J Korean Soc Spine Surg.  2004 Dec;11(4):238-245.

Adjacent Segment Degeneration After Spinal Fusion In Lumbar Degenerative Disorders

Affiliations
  • 1Department of Orthopaedic Surgery, Ajou University School of Medicine, Korea. bone@ajou.ac.kr
  • 2Department of Orthopaedic Surgery, Konyang University School of Medicine, Korea.
  • 3Department of Orthopaedic Surgery, Seoul Adventist Hospital, Korea.

Abstract

STUDY DESIGN: A retrospective radiological assessment was conducted.
OBJECTIVES
An attempt to analyze the degenerative change of an intervertebral disc for adjacent segment degeneration in lumbar degenerative diseases. LITERATURE REVIEW SUMMARY: A review of the literature failed to uncover any documented study examining the quantitative analysis of the degenerative change of the intervertebral disc for adjacent segment degeneration.
METHODS
This study was based on 45 patients, treated operatively or conservatively at this hospital, between April 1995 and July 2004. 39 and 6 cases of operative and conservative treatments, respectively, were performed. In the 39 operative treatments, there were 34 cases of fusion and 5 of discectomy. Dynamic X-ray and MRI were performed at the initial evaluation, and again more than 2 years later. In the 34 fusion cases, the upper and lower adjacent segments of the fused level were studied, and in the 11 non-fusion cases (conservative treatment or discectomy), the L3-4, L4-5 and L5-S1 level were studied. The instability of the dynamic X-ray and Thompson grade changes of the disc on MRI were also evaluated. Statistical analysis was carried out using the Wilcoxon signed rank test.
RESULTS
Adjacent segment degeneration was found in 10 of the 34 cases (29.4%) on plain X-ray. The average Thompson grades of the 33 upper segment cases were 2.6 and 3.4 preoperatively and postoperatively (P=0.000), and for the 24 of the lower segment cases were 2.9and 3.2 (P=0.033), respectively. No statistical increase in the Thompson grade was found in the non-fusion group.
CONCLUSIONS
The adjacent discs of the fusion group showed statistically meaningful degeneration on MRI, but this was not correlated with adjacent segment degeneration on plain X-ray.
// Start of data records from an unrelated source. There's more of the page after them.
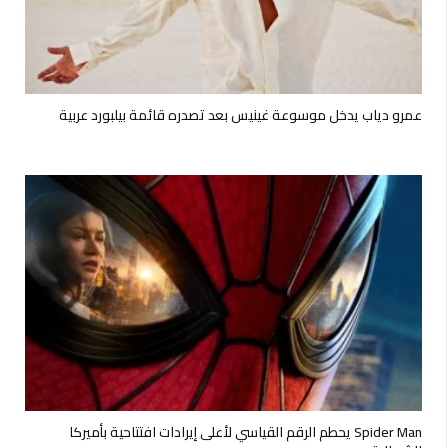
عمرو دياب يدخل موسوعة غينيس بعد تصدره قائمة بيلبورد عربية
Spider Man يحطم الرقم القياسي لأعلى إيرادات افتتاحية بأميركا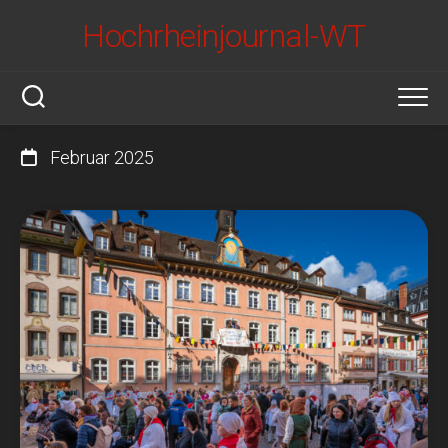
Skip
Hochrheinjournal-WT
to
content
Februar 2025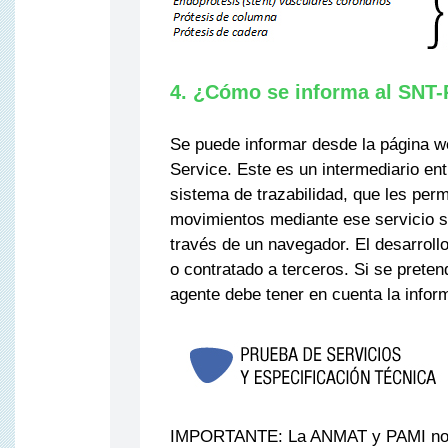
4. ¿Cómo se informa al SNT-
Se puede informar desde la página 
Service. Este es un intermediario en
sistema de trazabilidad, que les perm
movimientos mediante ese servicio s
través de un navegador. El desarroll
o contratado a terceros. Si se preten
agente debe tener en cuenta la informa
IMPORTANTE: La ANMAT y PAMI no op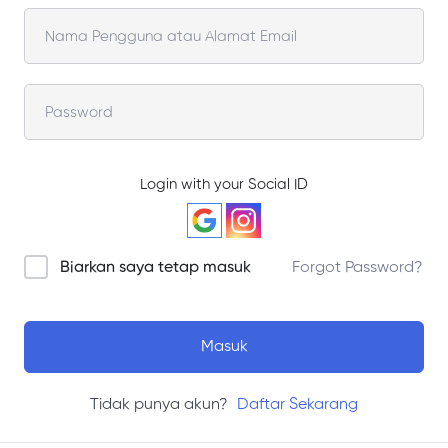
Login with your Social ID
Biarkan saya tetap masuk
Forgot Password?
Masuk
Tidak punya akun?
Daftar Sekarang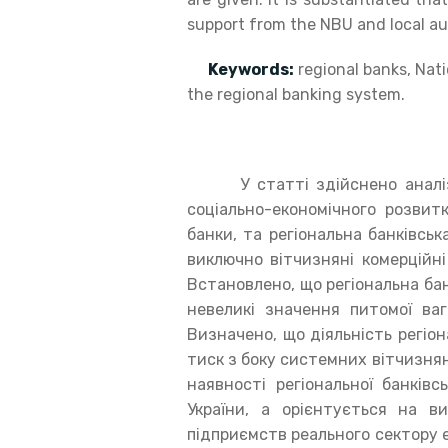
support from the NBU and local aut
Keywords:
regional banks, Nat
the regional banking system.
У статті здійснено аналіз ді
соціально-економічного розвитк
банки, та регіональна банківсь
виключно вітчизняні комерційні
Встановлено, що регіональна ба
невеликі значення питомої ваг
Визначено, що діяльність регіо
тиск з боку системних вітчизнян
наявності регіональної банківс
України, а орієнтується на в
підприємств реального сектору 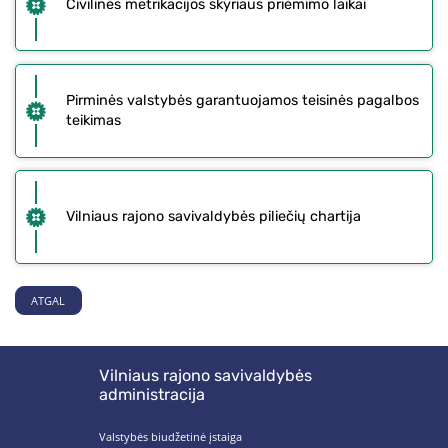
Civilinės metrikacijos skyriaus priėmimo laikai
Pirminės valstybės garantuojamos teisinės pagalbos
teikimas
Vilniaus rajono savivaldybės piliečių chartija
ATGAL
Vilniaus rajono savivaldybės
administracija
Valstybės biudžetinė įstaiga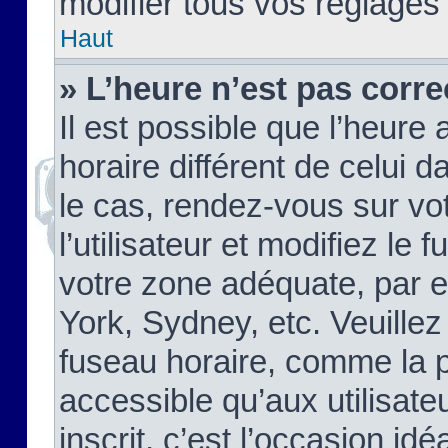
modifier tous vos réglages
Haut
» L’heure n’est pas corre
Il est possible que l’heure 
horaire différent de celui d
le cas, rendez-vous sur vo
l’utilisateur et modifiez le 
votre zone adéquate, par 
York, Sydney, etc. Veuillez
fuseau horaire, comme la p
accessible qu’aux utilisate
inscrit, c’est l’occasion idéa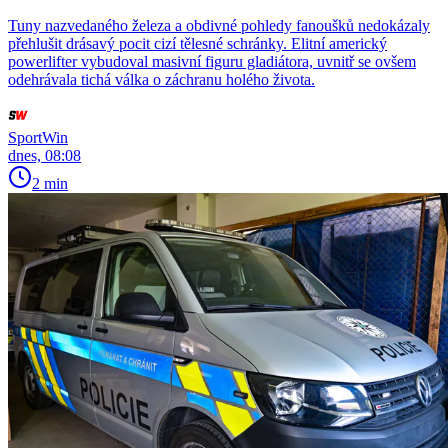
Tuny nazvedaného železa a obdivné pohledy fanoušků nedokázaly
přehlušit drásavý pocit cizí tělesné schránky. Elitní americký
powerlifter vybudoval masivní figuru gladiátora, uvnitř se ovšem
odehrávala tichá válka o záchranu holého života.
SportWin
dnes, 08:08
2 min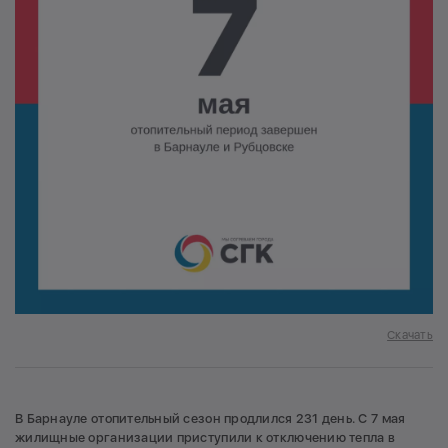
Скачать
В Барнауле отопительный сезон продлился 231 день. С 7 мая
жилищные организации приступили к отключению тепла в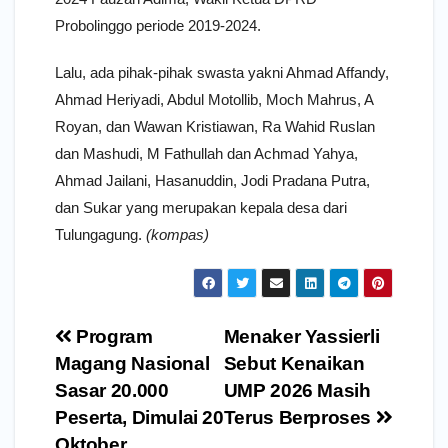
Probolinggo periode 2019-2024.
Lalu, ada pihak-pihak swasta yakni Ahmad Affandy,
Ahmad Heriyadi, Abdul Motollib, Moch Mahrus, A
Royan, dan Wawan Kristiawan, Ra Wahid Ruslan
dan Mashudi, M Fathullah dan Achmad Yahya,
Ahmad Jailani, Hasanuddin, Jodi Pradana Putra,
dan Sukar yang merupakan kepala desa dari
Tulungagung.
(kompas)
Navigasi
Program
Menaker Yassierli
pos
Magang Nasional
Sebut Kenaikan
Sasar 20.000
UMP 2026 Masih
Peserta, Dimulai 20
Terus Berproses
Oktober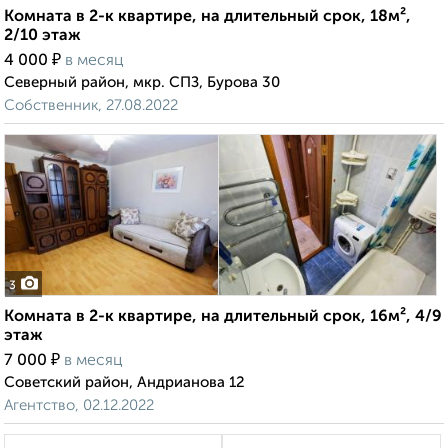
Комната в 2-к квартире, на длительный срок, 18м²,
2/10 этаж
₽
4 000
в месяц
Северный район, мкр. СПЗ, Бурова 30
Собственник, 27.08.2022
3
Комната в 2-к квартире, на длительный срок, 16м², 4/9
этаж
₽
7 000
в месяц
Советский район, Андрианова 12
Агентство, 02.12.2022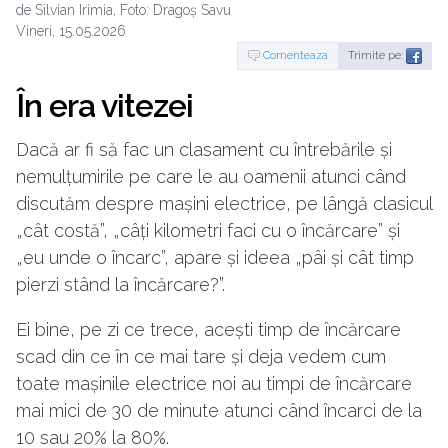
de Silvian Irimia, Foto: Dragoș Savu
Vineri, 15.05.2026
Comenteaza
Trimite pe:
În era vitezei
Dacă ar fi să fac un clasament cu întrebările și
nemulțumirile pe care le au oamenii atunci când
discutăm despre mașini electrice, pe lângă clasicul
„cât costă”, „câți kilometri faci cu o încărcare” și
„eu unde o încarc”, apare și ideea „pâi și cât timp
pierzi stând la încărcare?”.
Ei bine, pe zi ce trece, acești timp de încărcare
scad din ce în ce mai tare și deja vedem cum
toate mașinile electrice noi au timpi de încărcare
mai mici de 30 de minute atunci când încarci de la
10 sau 20% la 80%.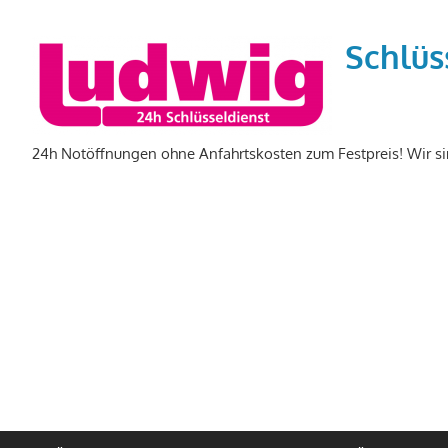
Zum
Inhalt
Schlüs
springen
24h Notöffnungen ohne Anfahrtskosten zum Festpreis! Wir si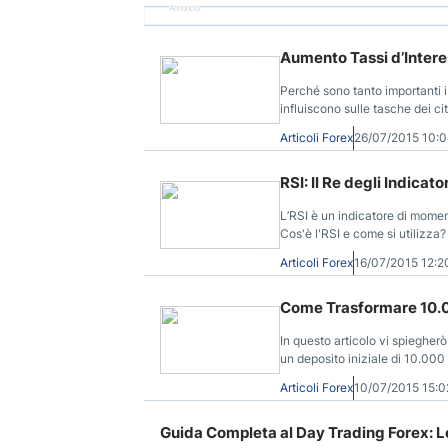
Annuncio
Aumento Tassi d’Inter
Perché sono tanto importanti i
influiscono sulle tasche dei ci
Articoli Forex
26/07/2015 10:
RSI: Il Re degli Indicator
L’RSI è un indicatore di momen
Cos'è l'RSI e come si utilizza?
Articoli Forex
16/07/2015 12:
Come Trasformare 10.000
In questo articolo vi spiegher
un deposito iniziale di 10.000 D
Articoli Forex
10/07/2015 15:
Guida Completa al Day Trading Forex: L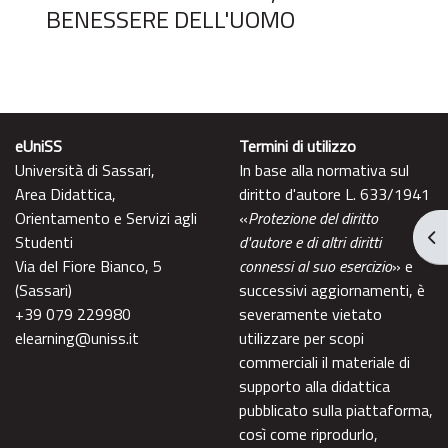
BENESSERE DELL'UOMO
eUniSS
Termini di utilizzo
Università di Sassari,
In base alla normativa sul
Area Didattica,
diritto d'autore L. 633/1941
Orientamento e Servizi agli
«
Protezione del diritto
Apr
Studenti
d'autore e di altri diritti
Via del Fiore Bianco, 5
connessi al suo esercizio
» e
(Sassari)
successivi aggiornamenti, è
+39 079 229980
severamente vietato
elearning@uniss.it
utilizzare per scopi
commerciali il materiale di
supporto alla didattica
pubblicato sulla piattaforma,
così come riprodurlo,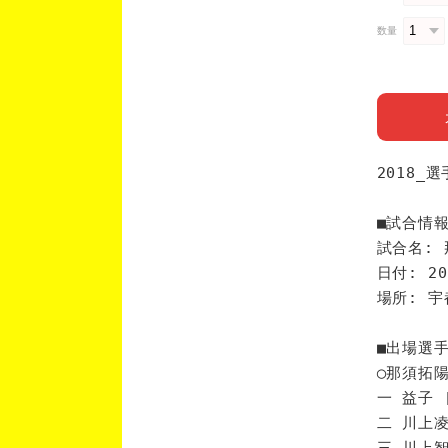
数量
2018_
■試合情
試合名: 
日付: 20
場所: 
■出場選
◯那須拓
一 益子 
二 川上凌
三 川上智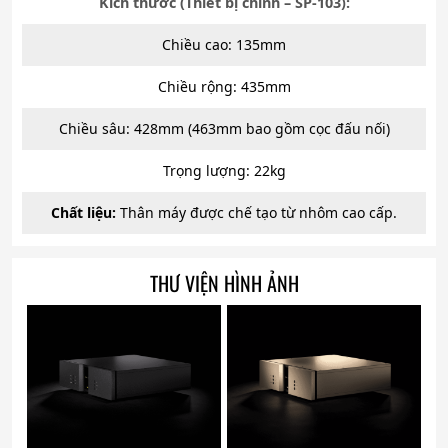
Kích thước (Thiết bị chính – SP-103):
Chiều cao: 135mm
Chiều rộng: 435mm
Chiều sâu: 428mm (463mm bao gồm cọc đấu nối)
Trọng lượng: 22kg
Chất liệu:
Thân máy được chế tạo từ nhôm cao cấp.
THƯ VIỆN HÌNH ẢNH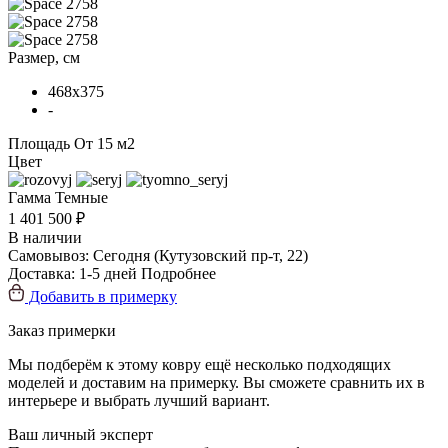
Размер, см
468x375
-
Площадь
От 15 м2
Цвет
Гамма
Темные
1 401 500 ₽
В наличии
Самовывоз:
Сегодня
(Кутузовский пр-т, 22)
Доставка:
1-5 дней
Подробнее
Добавить в примерку
Заказ примерки
Мы подберём к этому ковру ещё несколько подходящих
моделей и доставим на примерку. Вы сможете сравнить их в
интерьере и выбрать лучший вариант.
Ваш личный эксперт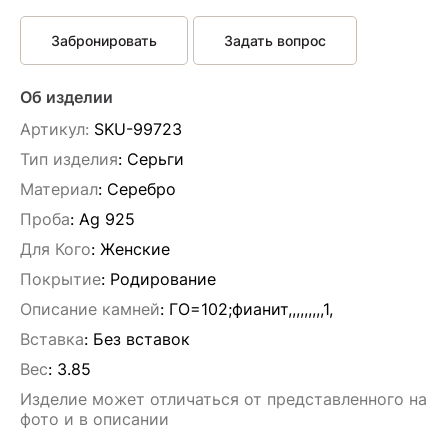
Забронировать
Задать вопрос
Об изделии
Артикул:
SKU-99723
Тип изделия
: Серьги
Материал
: Серебро
Проба
: Ag 925
Для Кого
: Женские
Покрытие
: Родирование
Описание камней
:
ГО=102;фианит,,,,,,,,,1,
Вставка
:
Без вставок
Вес
:
3.85
Изделие может отличаться от представленного на
фото и в описании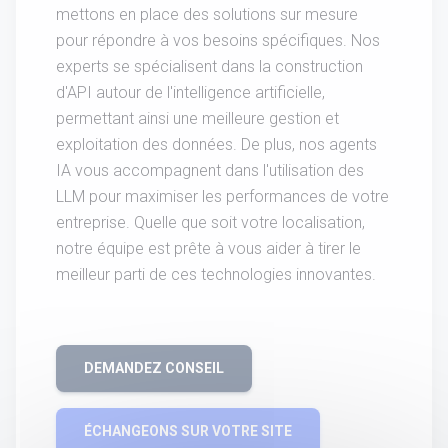
mettons en place des solutions sur mesure
pour répondre à vos besoins spécifiques. Nos
experts se spécialisent dans la construction
d'API autour de l'intelligence artificielle,
permettant ainsi une meilleure gestion et
exploitation des données. De plus, nos agents
IA vous accompagnent dans l'utilisation des
LLM pour maximiser les performances de votre
entreprise. Quelle que soit votre localisation,
notre équipe est prête à vous aider à tirer le
meilleur parti de ces technologies innovantes.
DEMANDEZ CONSEIL
ÉCHANGEONS SUR VOTRE SITE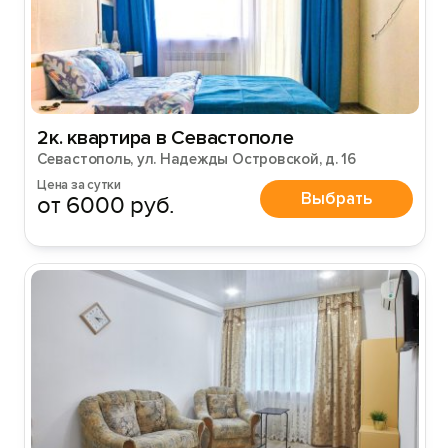
2к. квартира в Севастополе
Севастополь, ул. Надежды Островской, д. 16
Цена за сутки
Выбрать
от 6000 руб.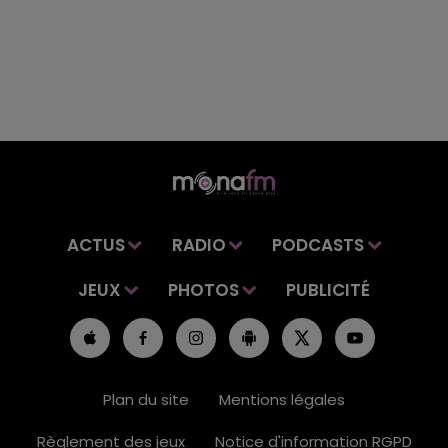
ACTUS
RADIO
PODCASTS
JEUX
PHOTOS
PUBLICITÉ
Plan du site
Mentions légales
Règlement des jeux
Notice d'information RGPD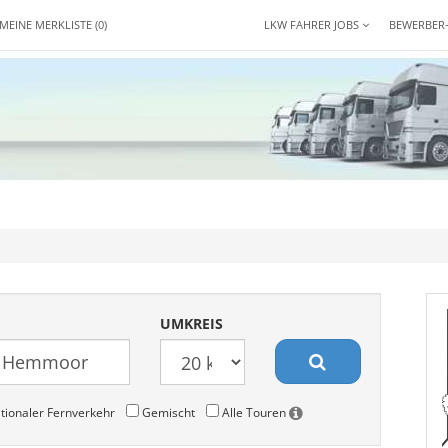
MEINE MERKLISTE
(0)
LKW FAHRER JOBS
BEWERBER
UMKREIS
tionaler Fernverkehr
Gemischt
Alle Touren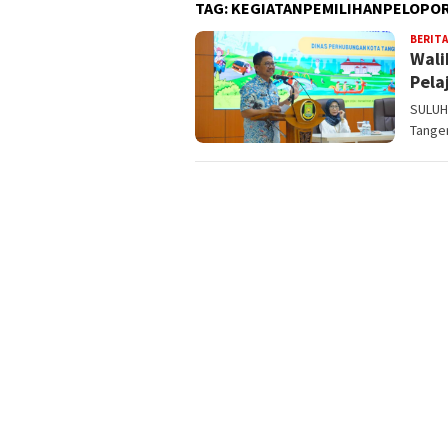
TAG:
KEGIATANPEMILIHANPELOPO
BERITA
Wali
Pela
SULUH
Tange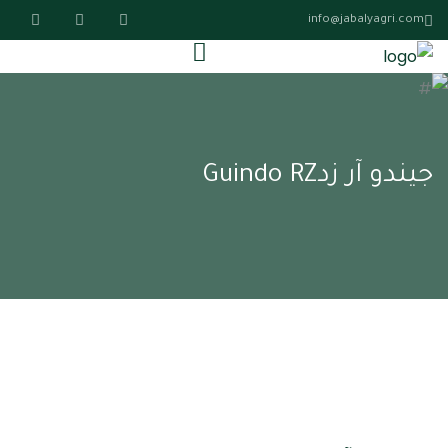
info@jabalyagri.com
جيندو آر زدGuindo RZ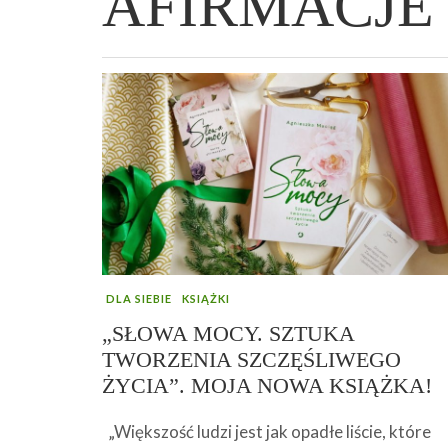
AFIRMACJE
WIELKANOCNA BABKA DROŻDŻOWA –
„PRZEMIANA” PODRÓŻ DO SIŁY I
GENIALNY ZAKWAS Z BURAKÓW DOMOW
AFIRMACJE – TWORZENIE DOBREGO
„TRZYGODZINNA”
WOLNOŚCI :)
ROBOTY – WZMACNIA KREW I ODPORNO
ŻYCIA!
DLA SIEBIE
KSIĄŻKI
„SŁOWA MOCY. SZTUKA
TWORZENIA SZCZĘŚLIWEGO
ŻYCIA”. MOJA NOWA KSIĄŻKA!
„Większość ludzi jest jak opadłe liście, które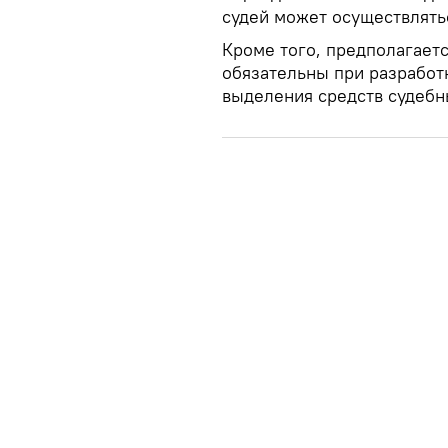
судей может осуществлятьс
Кроме того, предполагаетс
обязательны при разработ
выделения средств судеб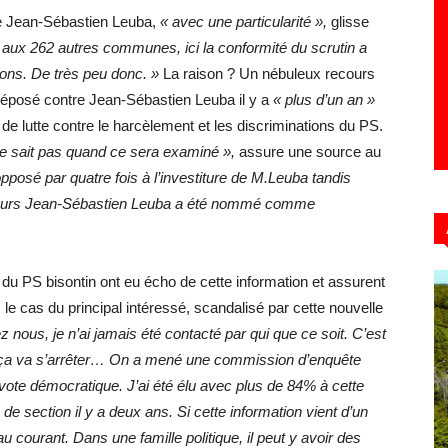
 de Jean-Sébastien Leuba,
« avec une particularité »,
glisse
aux 262 autres communes, ici la conformité du scrutin a
tions. De très peu donc. »
La raison ? Un nébuleux recours
 déposé contre Jean-Sébastien Leuba il y a
« plus d’un an »
de lutte contre le harcèlement et les discriminations du PS.
ne sait pas quand ce sera examiné »,
assure une source au
posé par quatre fois à l’investiture de M.Leuba tandis
illeurs Jean-Sébastien Leuba a été nommé comme
s du PS bisontin ont eu écho de cette information et assurent
 le cas du principal intéressé, scandalisé par cette nouvelle
 nous, je n’ai jamais été contacté par qui que ce soit. C’est
où ça va s’arrêter… On a mené une commission d’enquête
 vote démocratique. J’ai été élu avec plus de 84% à cette
de section il y a deux ans. Si cette information vient d’un
u courant. Dans une famille politique, il peut y avoir des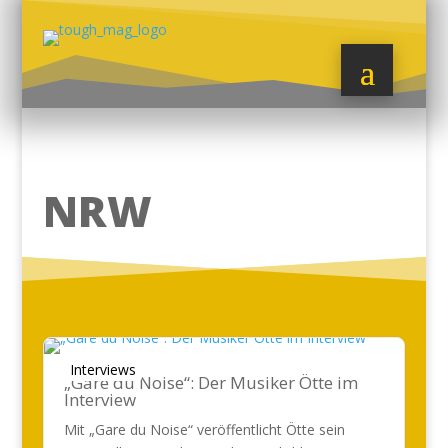
NRW
Interviews
„Gare du Noise“: Der Musiker Ötte im
Interview
Mit „Gare du Noise“ veröffentlicht Ötte sein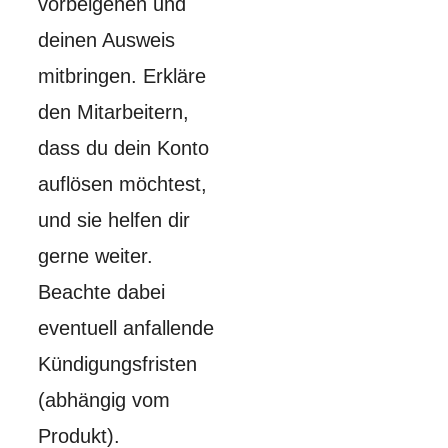
vorbeigehen und
deinen Ausweis
mitbringen. Erkläre
den Mitarbeitern,
dass du dein Konto
auflösen möchtest,
und sie helfen dir
gerne weiter.
Beachte dabei
eventuell anfallende
Kündigungsfristen
(abhängig vom
Produkt).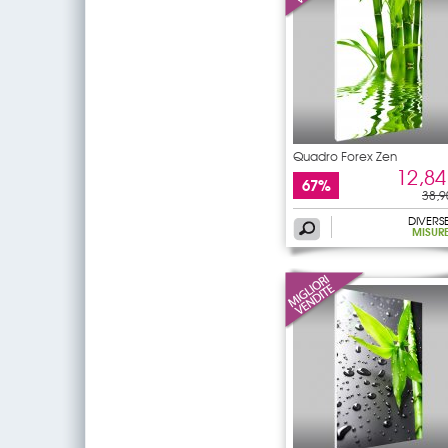
Quadro Forex Zen
12,84
67%
38,9
DIVERS
MISUR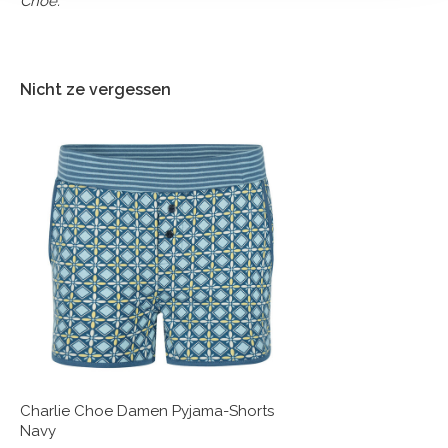
Choe.
Nicht ze vergessen
Charlie Choe Damen Pyjama-Shorts
Navy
Various anatomical and functional factors must be considered in the evaluation of adjacent segment disease.

Keyword

Lumbar spine; Adjacent disc degeneration; Intervertebral disc; MRI

MeSH Terms

Diskectomy
Humans
Intervertebral Disc
Magnetic Resonance Imaging
Retrospective Studies
Spinal Fusion*

Figure

  • Fig. 1. (A) A 53-year-old woman with isthmic spondylolisthesis L4. The disc signal of L3-4 and L5-S1 was Thmpson grade I. Anterior interbody fusion and posterior fixation was done. (B) 9 years later, there was no remarkable change of adjacent disc.

  • Fig. 2. (A) A 22-year-old man with mild bulging of L4-5 and Thompson grade was grade II. Conservative treatment was done. (B) 2 years later, L4-5 herniation was severed and disc signal has changed to grade IV.